Databricks  

Databricks Runtime 18.1 (Beta) — A Big Leap Forward for Data & AI Teams

Introduction

Databricks has rolled out Runtime 18.1 (Beta), and it is packed with meaningful enhancements across streaming, Delta Lake, SQL, geospatial, performance, and Apache Spark 4.1.0 improvements. This release builds on 18.0 and introduces new capabilities that make pipelines faster, smarter, and more reliable. Below is a breakdown of what is new and why it matters.

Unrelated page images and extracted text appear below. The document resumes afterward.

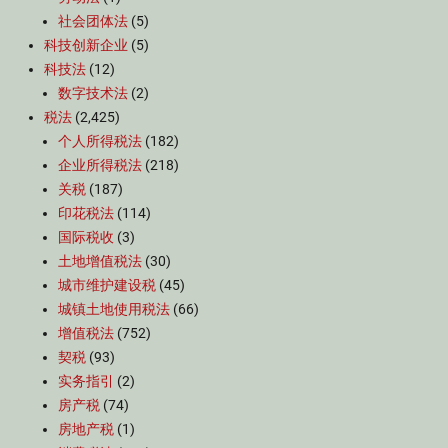
社会团体法
(5)
科技创新企业
(5)
科技法
(12)
数字技术法
(2)
税法
(2,425)
个人所得税法
(182)
企业所得税法
(218)
关税
(187)
印花税法
(114)
国际税收
(3)
土地增值税法
(30)
城市维护建设税
(45)
城镇土地使用税法
(66)
增值税法
(752)
契税
(93)
实务指引
(2)
房产税
(74)
房地产税
(1)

Key New Features & Improvements

Auto Loader Enhancements

Auto Loader now uses file events by default when available, reducing directory listing costs and improving latency. You can still override behavior using:

  • useIncrementalListing

  • useNotifications

Or disable file events with:

  • useManagedFileEvents = false

Delta Lake & Unity Catalog Improvements

Optimized Writes for CRTAS

Partitioned Unity Catalog tables created via CREATE OR REPLACE TABLE AS SELECT now automatically use optimized writes for fewer, larger files.

Schema Evolution with INSERT

The new WITH SCHEMA EVOLUTION clause allows automatic schema evolution during:

  • INSERT INTO

  • INSERT OVERWRITE

  • INSERT INTO … REPLACE

It handles:

  • New columns

  • Widened types

  • Preserving NULL struct values even when field order differs

Delta Sharing

Delta Sharing now supports multi‑statement transactions for shared tables using pre‑signed URLs or cloud tokens.

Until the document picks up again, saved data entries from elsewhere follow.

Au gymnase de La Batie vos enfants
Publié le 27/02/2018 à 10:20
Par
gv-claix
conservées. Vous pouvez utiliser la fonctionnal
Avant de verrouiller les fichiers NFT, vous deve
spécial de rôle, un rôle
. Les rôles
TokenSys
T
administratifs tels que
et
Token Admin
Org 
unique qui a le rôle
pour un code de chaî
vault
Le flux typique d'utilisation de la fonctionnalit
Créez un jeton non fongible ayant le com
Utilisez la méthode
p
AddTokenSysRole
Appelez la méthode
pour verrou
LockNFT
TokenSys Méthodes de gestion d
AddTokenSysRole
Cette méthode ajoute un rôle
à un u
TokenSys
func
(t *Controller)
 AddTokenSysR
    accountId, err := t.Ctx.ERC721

SQL & Scripting Enhancements

New SQL Functions

  • parse_timestamp — photonized for fast multi‑pattern timestamp parsing

  • Approximate top‑k sketch functions:

    • approx_top_k_accumulate

    • approx_top_k_combine

    • approx_top_k_estimate

  • Tuple sketch functions for distinct counting and key‑summary aggregation

SQL Cursor Support

Compound SQL statements now support:

  • DECLARE CURSOR

  • OPEN

  • FETCH

  • CLOSE

This enables row‑by‑row processing.

Behavioural Changes

  • FILTER clause now works with MEASURE aggregate functions

  • Timestamp partitions now use Spark session timezone instead of JVM timezone

  • DESCRIBE FLOW is now a reserved keyword

Streaming Improvements

  • Automatic streaming type widening for Delta tables

  • New configurations allow stricter control if required

Geospatial Performance Boost

Geospatial Boolean set operations now use a new, faster implementation, with minor precision differences beyond 15 decimal places.

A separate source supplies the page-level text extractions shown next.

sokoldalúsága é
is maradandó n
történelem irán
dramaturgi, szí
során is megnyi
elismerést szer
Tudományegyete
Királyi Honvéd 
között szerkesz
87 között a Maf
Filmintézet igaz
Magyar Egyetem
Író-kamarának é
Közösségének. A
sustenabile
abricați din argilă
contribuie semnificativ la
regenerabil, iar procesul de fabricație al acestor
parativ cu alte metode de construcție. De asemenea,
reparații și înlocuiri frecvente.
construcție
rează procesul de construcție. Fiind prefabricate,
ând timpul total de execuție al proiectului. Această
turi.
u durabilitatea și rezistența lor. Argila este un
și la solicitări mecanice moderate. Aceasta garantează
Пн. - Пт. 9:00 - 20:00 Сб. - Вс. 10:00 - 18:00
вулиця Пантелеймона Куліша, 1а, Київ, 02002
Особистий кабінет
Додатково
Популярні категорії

DataFrame & Compute Enhancements

  • DataFrame checkpoints now support Unity Catalog volume paths

  • .cache() no longer re‑runs SQL commands like SHOW TABLES

Cloud & External System Improvements

  • DATETIMEOFFSET type support for Azure Synapse

  • Google BigQuery table descriptions now appear as table comments

Apache Spark 4.1.0 Included

Databricks Runtime 18.1 ships with Apache Spark 4.1.0, bringing:

  • Major performance fixes

  • Improved pandas interoperability

  • New geospatial type support

  • Arrow and Pandas UDF improvements

  • Streaming enhancements

  • Stability and error‑handling improvements

Summary

Databricks Runtime 18.1 (Beta) builds on 18.0 with improvements across Auto Loader, Delta Lake, Unity Catalog, SQL, streaming, geospatial processing, and compute behavior, while upgrading to Apache Spark 4.1.0. The release focuses on performance optimization, schema flexibility, transaction reliability, and improved interoperability across cloud systems and analytics workloads.